Dayssi had vincristine on Monday, business as usual.  This time even the vascular access team had trouble.  There were three of them, with an ultrasound to look for good veins, and when the leader announced after her second unsuccessful poke that they were going to try once more and then quit, I almost fainted.  What do you do when the vascular access folks walk out on you??  But the third poke worked, and they got the medicine into her, no burns, and we are one step closer to going off therapy.  

I wrote last time that Dayssi will receive a year's worth of additional spinal taps (LPs) after going off therapy (OT) and inadvertently created a stir on the ALL kids email list.  Apparently we are the only family on that list that expects extra LPs after going OT.  I asked in clinic on Monday, and it turns out we are having LPs only to check for leukemia cells in the CNS, not to inject more chemo.  I believe this is still unusual, but hey -- that's life at Stanford hospital -- way out here, apparently, on the cutting edge.  

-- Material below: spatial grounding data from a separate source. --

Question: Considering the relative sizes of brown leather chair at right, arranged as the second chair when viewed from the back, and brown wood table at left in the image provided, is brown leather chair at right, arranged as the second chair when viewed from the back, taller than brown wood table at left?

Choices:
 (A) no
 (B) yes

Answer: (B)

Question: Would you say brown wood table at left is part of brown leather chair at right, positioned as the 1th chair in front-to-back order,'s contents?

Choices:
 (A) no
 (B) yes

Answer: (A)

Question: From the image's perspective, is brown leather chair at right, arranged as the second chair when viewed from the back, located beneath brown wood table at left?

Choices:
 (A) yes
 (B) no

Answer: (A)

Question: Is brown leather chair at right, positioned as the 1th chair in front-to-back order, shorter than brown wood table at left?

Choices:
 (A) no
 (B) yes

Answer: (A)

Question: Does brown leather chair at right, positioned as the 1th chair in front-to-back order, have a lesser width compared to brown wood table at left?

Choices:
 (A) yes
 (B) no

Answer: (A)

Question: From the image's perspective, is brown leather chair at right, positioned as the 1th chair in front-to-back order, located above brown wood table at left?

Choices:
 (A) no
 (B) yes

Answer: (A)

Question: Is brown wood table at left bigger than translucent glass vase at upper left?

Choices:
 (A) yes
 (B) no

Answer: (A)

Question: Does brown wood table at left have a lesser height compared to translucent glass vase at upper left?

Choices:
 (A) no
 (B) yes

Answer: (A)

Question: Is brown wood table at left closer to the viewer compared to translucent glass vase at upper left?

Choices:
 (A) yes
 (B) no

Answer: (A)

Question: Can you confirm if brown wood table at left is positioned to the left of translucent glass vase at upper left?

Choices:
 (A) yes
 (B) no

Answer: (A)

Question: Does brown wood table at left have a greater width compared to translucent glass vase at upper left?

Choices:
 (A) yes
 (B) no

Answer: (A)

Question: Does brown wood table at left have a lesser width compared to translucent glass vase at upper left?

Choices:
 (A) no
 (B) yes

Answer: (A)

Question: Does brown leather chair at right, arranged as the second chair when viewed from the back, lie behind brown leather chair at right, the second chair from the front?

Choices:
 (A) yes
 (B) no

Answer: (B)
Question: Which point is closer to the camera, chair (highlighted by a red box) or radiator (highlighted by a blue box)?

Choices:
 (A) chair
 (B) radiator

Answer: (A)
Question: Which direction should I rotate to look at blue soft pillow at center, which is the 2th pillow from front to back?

I know that sounds cynical.  Despite our recent frustrations, we know we are blessed to be here and not somewhere else, and to have our oncologist and his 35 (37!) years on the cutting edge in our corner.    

So there you have it, just the facts.  Will try to post again with something more entertaining when I have a few more minutes to spare (ha!).   There is lots to say about India's new, fabulous haircut, Jim's new wrestling accolades, my adventures in bluegrass harmony singing, and the ways in which Dayssi and her enormous spirit continue to stomp all over her cancer.